Found some pork bellies at an Asian Mkt. in town a couple weeks ago @ 2.49lb.

Figured I would try to make some more bacon. I used Pops Brine, and let them soak

for 10 days. Then out of the soak and rinsed them. Let set in fridge overnight and put

in smoker today. Used only Hickory pellets with the AMNPS. Smoked for 10 hrs. 

Here is what they looked like after the smoke.













Bellie Bacon.jpg



__ ptcruiserguy
__ Dec 22, 2012


















Bellie Bacon01.jpg



__ ptcruiserguy
__ Dec 22, 2012






Gonna let them rest in fridge a couple days then slice them up.

Hope they turn out better then my last batch.

Thanks for Lookin'

Happy Smokin'

Mike


----------



## fire in the hole (Dec 22, 2012)

I have used pop's brine and I just finished a batch with a dry rub. Both were/are good........but I am still missing that ingredient that puts it over the top in flavor. Did you do just the basic mix.........or did you make some of your own additions???

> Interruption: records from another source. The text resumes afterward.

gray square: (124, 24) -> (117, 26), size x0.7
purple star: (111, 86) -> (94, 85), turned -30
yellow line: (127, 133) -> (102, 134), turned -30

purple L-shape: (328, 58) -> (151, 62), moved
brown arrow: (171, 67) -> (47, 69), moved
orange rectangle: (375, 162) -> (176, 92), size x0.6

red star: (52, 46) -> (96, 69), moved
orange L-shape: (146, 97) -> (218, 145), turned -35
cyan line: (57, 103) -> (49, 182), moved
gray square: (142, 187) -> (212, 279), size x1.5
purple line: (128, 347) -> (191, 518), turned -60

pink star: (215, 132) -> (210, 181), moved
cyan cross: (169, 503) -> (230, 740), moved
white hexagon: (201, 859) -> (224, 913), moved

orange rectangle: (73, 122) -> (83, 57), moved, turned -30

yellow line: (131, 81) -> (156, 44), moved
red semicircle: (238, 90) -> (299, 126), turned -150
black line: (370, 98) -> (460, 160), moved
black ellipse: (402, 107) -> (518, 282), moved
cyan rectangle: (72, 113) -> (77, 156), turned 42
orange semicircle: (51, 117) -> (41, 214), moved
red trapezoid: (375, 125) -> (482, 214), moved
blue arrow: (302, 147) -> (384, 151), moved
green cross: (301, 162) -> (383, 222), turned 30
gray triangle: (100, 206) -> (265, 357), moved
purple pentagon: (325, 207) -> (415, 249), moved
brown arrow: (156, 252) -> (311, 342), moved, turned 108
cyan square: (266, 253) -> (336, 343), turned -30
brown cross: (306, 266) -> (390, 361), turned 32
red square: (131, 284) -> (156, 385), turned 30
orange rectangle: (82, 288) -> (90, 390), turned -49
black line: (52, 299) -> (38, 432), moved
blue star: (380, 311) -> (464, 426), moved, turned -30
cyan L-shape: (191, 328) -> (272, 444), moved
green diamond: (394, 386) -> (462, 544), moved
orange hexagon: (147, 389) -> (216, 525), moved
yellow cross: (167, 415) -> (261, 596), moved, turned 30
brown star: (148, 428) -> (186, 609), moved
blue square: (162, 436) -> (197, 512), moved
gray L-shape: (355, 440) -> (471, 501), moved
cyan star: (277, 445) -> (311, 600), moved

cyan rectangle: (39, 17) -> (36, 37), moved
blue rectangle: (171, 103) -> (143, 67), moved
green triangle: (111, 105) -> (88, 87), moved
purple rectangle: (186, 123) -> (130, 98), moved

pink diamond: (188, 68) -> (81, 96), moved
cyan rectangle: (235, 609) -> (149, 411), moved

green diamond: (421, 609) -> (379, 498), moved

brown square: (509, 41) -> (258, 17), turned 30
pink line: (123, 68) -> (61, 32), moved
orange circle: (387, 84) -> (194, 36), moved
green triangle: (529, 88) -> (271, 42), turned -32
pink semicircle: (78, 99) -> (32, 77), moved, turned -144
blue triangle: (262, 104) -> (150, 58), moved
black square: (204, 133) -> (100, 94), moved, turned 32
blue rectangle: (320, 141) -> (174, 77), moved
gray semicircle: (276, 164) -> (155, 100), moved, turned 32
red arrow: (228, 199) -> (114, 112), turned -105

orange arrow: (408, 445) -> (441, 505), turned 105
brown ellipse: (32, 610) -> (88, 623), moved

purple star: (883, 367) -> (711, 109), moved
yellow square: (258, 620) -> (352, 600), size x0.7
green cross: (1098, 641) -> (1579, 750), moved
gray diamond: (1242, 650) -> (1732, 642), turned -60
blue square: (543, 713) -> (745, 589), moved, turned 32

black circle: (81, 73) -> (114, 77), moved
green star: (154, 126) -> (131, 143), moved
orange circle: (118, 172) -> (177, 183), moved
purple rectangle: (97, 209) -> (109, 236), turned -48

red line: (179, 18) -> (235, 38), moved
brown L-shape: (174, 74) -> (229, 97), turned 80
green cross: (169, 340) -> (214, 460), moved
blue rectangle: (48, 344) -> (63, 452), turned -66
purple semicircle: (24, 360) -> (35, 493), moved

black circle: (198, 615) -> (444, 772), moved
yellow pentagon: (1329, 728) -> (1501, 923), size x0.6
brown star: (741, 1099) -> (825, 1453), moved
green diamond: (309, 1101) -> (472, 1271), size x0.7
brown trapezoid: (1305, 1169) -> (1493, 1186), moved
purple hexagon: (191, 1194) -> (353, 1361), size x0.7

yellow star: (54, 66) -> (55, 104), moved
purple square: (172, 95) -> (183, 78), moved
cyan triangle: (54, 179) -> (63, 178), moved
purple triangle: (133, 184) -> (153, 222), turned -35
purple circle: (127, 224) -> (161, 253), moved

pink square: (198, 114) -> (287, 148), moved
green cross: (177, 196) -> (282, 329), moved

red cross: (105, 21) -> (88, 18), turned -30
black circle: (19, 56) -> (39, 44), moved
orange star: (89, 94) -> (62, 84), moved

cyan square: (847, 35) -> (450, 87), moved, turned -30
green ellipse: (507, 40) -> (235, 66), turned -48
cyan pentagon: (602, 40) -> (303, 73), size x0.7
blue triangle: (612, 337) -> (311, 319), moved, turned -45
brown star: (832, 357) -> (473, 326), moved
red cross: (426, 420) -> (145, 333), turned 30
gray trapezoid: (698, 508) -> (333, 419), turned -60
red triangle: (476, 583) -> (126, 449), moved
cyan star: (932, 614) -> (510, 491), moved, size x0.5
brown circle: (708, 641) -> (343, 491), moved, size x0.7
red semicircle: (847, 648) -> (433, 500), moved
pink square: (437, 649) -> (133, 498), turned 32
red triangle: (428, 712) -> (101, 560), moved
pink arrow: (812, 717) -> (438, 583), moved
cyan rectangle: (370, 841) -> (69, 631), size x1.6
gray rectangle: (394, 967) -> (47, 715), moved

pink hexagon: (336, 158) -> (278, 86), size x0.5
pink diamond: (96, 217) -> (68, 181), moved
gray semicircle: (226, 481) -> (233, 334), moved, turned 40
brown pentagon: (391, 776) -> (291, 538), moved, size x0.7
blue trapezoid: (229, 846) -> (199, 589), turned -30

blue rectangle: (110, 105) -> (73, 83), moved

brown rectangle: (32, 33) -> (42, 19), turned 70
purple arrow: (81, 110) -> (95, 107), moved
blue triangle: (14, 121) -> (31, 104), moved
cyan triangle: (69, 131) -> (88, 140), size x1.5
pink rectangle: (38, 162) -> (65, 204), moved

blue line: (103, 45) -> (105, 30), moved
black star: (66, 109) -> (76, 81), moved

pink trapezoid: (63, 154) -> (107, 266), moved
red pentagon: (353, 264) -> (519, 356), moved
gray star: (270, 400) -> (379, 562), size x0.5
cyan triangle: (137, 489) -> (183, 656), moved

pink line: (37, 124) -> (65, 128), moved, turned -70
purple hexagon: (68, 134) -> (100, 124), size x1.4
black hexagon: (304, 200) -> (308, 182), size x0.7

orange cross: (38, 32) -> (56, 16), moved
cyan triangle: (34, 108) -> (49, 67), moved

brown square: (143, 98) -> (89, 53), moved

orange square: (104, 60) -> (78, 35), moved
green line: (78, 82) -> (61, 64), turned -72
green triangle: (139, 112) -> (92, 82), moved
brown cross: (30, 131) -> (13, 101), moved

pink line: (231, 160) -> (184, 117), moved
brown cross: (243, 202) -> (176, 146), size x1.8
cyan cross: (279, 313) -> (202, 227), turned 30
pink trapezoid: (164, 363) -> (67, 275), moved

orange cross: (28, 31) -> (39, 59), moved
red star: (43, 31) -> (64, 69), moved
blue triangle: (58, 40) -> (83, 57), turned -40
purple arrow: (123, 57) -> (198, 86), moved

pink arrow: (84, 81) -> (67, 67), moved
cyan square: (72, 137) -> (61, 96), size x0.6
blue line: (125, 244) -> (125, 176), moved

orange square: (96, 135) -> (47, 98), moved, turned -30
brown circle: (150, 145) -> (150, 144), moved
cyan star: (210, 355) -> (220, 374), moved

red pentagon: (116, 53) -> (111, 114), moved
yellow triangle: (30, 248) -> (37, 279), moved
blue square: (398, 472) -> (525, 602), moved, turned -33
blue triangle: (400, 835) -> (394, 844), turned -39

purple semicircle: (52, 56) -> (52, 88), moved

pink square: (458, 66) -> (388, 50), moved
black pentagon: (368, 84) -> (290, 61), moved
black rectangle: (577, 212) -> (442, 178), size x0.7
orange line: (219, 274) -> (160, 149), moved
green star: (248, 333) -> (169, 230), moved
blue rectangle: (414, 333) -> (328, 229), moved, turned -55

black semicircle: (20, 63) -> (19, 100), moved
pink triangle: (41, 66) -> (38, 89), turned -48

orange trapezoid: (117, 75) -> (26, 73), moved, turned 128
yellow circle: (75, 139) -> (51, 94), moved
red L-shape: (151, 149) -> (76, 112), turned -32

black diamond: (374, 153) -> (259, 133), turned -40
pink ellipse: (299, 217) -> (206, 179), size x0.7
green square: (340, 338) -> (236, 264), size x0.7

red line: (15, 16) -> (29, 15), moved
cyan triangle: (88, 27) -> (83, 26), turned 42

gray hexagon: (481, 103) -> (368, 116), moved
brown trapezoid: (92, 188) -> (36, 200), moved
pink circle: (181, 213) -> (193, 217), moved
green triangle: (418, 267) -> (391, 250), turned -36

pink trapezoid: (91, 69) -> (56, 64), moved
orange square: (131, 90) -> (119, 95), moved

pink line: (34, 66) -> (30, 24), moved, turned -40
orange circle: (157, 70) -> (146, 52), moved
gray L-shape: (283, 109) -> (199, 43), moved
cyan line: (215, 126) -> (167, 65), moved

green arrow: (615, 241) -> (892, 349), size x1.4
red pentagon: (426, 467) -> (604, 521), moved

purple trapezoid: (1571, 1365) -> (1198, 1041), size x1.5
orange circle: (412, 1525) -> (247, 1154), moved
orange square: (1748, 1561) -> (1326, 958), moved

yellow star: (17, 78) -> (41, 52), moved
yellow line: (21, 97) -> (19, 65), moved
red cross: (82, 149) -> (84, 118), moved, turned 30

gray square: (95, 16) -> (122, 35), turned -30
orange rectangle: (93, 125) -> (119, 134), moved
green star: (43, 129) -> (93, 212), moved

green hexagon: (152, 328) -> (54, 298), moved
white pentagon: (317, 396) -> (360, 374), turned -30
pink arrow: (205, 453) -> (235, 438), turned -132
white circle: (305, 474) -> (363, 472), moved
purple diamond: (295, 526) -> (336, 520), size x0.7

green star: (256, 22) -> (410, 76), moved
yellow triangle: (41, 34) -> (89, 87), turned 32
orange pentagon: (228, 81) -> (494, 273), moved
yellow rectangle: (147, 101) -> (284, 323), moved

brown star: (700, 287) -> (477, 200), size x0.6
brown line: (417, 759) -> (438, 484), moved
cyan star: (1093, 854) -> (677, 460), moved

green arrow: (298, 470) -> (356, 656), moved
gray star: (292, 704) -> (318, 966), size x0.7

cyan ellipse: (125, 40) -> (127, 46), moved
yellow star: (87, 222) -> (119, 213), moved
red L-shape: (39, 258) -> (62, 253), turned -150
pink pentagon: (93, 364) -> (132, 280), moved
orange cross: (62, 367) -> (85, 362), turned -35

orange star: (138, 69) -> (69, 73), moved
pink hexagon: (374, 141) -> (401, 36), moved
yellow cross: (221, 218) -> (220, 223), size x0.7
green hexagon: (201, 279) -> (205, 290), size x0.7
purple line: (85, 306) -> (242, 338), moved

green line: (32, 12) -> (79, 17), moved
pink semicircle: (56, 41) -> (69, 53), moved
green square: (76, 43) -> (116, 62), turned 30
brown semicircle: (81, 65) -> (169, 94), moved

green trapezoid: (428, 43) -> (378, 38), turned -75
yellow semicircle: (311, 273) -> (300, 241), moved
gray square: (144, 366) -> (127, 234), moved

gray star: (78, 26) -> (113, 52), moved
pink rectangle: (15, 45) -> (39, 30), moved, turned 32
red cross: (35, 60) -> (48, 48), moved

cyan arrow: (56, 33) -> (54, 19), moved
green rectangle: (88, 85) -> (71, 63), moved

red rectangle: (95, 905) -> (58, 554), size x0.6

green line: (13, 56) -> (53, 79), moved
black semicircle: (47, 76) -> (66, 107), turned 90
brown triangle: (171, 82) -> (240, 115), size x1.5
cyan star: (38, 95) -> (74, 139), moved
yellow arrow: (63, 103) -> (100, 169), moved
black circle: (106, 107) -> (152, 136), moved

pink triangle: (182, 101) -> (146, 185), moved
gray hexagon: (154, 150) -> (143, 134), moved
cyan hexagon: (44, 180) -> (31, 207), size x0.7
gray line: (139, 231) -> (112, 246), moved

Whatever........the pictures look yummy. I'll be watch'n for your evaluation.


----------



## ptcruiserguy (Dec 22, 2012)

Only thing I added extra was some garlic powder to the brine.

Family likes the taste of Garlic.


----------



## fire in the hole (Dec 22, 2012)

Oh ya. I love garlic, but just can't quit fit bacon and garlic together. I'm waiting to hear what you have to say on your bacon..


----------



## tjohnson (Dec 23, 2012)

Awesome Color!

How'd the test fry go?


----------



## ptcruiserguy (Dec 23, 2012)

Test fry before smoking was great. Not too salty

and a real good hint of Garlic (which is what the family wanted).

Sorry didn't take pics of that. Sometimes things like that just slip my

mind.

Thanks 

Mike


----------



## fpnmf (Dec 23, 2012)

Looks great!

  Craig


----------



## ptcruiserguy (Dec 25, 2012)

Okay now I have pics of the bacon sliced and here it is













Bacon03.jpg



__ ptcruiserguy
__ Dec 25, 2012






And I also fried a few pieces of it.













Bacon04.jpg



__ ptcruiserguy
__ Dec 25, 2012






My wife said it was the best she has ever ate. So I am happy with that.

Also my wife made some Christmas bread and figured I would share a pic of it with ya.













Santa Bread01.jpg



__ ptcruiserguy
__ Dec 25, 2012






Hope everyone has a Great Christmas!!

Happy Smokin'

Mike & Family


----------



## joed617 (Dec 25, 2012)

Great looking bacon!!!!!!!!!!!!! Well done

Now I'm getting hungry

Joe


----------